How great it is to live in a world where information is always at our fingertips. But having access to all the information can be a curse, especially when it’s not filtered. I am not just talking about pornographic content, I’m talking about the news. The terror attacks, the natural disasters, all the scary stuff that is unfortunately out of our control and our kids are exposed to and in need of our guidance.
A few years ago while my kids were in elementary school. The horrible massacre at Sandy Hook Elementary School happened. I remember struggling with the questions of “what am I supposed to tell them?”
“Do I tell them at all? But what if they hear about it some place else?”
My worst fear was, I didn’t want them to feel unsafe. I struggled with how to tell them but still make them feel safe?
From my experience with my own children, children younger than 8, unless have to ,do not need to know.
Which means if you want to stay informed be discreet. Do not open the TV or radio on any news channel. Not all information is relevant to them.
Those horrible images, and repetitive talks on TV makes it more real and brings it closer to home.
If your child has access to the internet, surf it with them and make sure the content is relevant.
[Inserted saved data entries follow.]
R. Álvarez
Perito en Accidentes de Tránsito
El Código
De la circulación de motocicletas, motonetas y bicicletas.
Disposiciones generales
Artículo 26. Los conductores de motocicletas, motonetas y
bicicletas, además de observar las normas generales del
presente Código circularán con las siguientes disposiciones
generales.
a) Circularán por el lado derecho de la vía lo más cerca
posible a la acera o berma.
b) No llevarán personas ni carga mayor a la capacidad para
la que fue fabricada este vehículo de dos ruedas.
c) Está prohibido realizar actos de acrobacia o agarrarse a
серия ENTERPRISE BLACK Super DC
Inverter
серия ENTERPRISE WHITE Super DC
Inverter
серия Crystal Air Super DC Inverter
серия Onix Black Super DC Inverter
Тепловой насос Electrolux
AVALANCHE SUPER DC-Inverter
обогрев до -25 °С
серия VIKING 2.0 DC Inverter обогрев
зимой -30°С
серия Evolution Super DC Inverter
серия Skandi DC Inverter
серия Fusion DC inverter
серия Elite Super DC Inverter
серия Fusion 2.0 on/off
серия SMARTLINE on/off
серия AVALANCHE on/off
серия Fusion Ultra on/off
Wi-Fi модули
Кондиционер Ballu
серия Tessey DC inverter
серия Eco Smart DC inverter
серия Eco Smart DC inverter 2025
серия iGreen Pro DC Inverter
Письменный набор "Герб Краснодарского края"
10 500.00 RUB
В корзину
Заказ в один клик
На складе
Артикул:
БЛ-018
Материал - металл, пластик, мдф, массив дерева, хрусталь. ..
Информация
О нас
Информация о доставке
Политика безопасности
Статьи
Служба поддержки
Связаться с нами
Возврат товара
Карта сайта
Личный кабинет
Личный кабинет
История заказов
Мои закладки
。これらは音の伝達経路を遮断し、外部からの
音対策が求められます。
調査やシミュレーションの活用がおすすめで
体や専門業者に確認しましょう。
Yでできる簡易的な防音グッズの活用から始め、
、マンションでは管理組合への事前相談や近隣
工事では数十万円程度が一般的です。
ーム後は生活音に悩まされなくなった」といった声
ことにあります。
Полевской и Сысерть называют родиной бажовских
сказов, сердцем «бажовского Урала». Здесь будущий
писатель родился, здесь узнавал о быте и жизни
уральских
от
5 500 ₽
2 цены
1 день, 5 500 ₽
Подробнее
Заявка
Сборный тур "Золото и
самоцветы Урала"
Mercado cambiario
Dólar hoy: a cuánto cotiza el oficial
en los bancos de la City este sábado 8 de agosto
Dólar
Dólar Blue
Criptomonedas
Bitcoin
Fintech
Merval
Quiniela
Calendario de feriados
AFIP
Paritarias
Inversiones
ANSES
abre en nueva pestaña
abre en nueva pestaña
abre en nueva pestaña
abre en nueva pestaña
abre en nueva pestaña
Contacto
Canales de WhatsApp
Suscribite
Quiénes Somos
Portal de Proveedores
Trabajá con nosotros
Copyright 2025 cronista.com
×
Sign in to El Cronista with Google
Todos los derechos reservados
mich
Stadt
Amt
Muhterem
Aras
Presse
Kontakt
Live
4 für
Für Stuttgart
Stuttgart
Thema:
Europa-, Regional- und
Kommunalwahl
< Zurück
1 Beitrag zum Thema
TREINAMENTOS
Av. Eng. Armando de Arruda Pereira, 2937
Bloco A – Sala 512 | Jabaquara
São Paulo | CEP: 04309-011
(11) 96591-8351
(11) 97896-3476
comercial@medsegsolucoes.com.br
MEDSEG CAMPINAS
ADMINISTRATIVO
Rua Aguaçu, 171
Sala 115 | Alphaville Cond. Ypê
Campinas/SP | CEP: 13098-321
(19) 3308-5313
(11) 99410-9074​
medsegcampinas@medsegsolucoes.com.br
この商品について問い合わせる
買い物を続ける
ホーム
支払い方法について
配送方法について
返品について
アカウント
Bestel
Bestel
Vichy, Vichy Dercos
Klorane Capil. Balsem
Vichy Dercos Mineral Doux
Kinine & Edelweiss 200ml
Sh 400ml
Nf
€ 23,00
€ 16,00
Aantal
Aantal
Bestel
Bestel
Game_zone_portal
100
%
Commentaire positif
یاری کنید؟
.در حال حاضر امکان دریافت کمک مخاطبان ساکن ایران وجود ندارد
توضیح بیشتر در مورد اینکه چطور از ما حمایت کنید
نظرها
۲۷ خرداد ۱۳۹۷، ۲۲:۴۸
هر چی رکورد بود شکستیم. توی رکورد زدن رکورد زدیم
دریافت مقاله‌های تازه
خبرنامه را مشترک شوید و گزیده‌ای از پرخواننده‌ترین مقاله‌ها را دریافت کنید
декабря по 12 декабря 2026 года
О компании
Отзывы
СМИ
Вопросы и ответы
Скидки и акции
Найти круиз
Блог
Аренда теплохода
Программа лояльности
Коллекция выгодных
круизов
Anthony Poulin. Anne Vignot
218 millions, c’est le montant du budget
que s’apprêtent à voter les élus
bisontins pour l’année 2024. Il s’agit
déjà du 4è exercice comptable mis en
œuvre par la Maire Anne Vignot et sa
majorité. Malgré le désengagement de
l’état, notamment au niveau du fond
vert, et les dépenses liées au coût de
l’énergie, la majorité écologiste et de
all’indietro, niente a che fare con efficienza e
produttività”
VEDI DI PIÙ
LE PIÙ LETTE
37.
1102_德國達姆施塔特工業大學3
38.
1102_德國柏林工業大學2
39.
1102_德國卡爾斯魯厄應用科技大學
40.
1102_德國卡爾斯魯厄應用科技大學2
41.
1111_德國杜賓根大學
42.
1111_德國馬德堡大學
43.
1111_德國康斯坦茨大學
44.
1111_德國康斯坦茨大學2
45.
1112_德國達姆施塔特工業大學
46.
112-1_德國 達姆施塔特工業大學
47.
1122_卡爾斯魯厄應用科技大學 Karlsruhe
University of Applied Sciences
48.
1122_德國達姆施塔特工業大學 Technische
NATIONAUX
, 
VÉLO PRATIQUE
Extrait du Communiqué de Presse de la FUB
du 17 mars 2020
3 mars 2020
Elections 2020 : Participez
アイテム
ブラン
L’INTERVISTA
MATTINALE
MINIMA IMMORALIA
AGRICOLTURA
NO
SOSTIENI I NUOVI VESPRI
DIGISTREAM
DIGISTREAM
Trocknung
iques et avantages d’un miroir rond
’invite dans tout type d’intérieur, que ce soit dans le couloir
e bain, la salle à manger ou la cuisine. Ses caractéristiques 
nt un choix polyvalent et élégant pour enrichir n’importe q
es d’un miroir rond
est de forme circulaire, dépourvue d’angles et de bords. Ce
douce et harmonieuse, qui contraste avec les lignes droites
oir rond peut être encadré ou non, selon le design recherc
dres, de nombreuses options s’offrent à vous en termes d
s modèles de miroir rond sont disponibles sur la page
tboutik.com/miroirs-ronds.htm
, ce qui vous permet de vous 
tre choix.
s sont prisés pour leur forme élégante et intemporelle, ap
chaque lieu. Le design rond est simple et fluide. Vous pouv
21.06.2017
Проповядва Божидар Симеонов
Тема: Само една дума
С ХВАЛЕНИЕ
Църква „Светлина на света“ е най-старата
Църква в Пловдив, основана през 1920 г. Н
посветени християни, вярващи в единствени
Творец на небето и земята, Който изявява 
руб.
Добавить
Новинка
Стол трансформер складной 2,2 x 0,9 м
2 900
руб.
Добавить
Unfortunately my kids were younger than 8 at the time. We lived closed by to where it happened, and I had to speak with them. At our school the issue was not addressed unless the child or parent asked for it. My husband and I knew it was just a matter of time before our kids hear about it so we initiated the talk.
This is an ongoing dialogue with the kids. Don’t make your discussion a one time talk. It has to be a series of conversations. They may have questions or concerns while doing things they enjoy, cooking, playing ball, watching TV, etc.
When we talk about teen age kids, the reality is that they probably already know what happened.
It doesn’t mean that you don’t need to speak with them. Exactly the opposite. Check in with them.
Many teens will feel passionately about events and may even personalize them if someone they know has been directly affected. They’ll also probably be aware that their own lives could be affected by violence. Try to address their concerns without dismissing or minimizing them.
We all cope with events differently. Kids are no different. It’s your job as their parent to be there for them.
If you feel that you or them need extra support do not hesitate to ask for help.Horrible news affect us all. I consulted at the time with the school psychologist, but your pediatrician, social services are good resource as well. They are all here to help.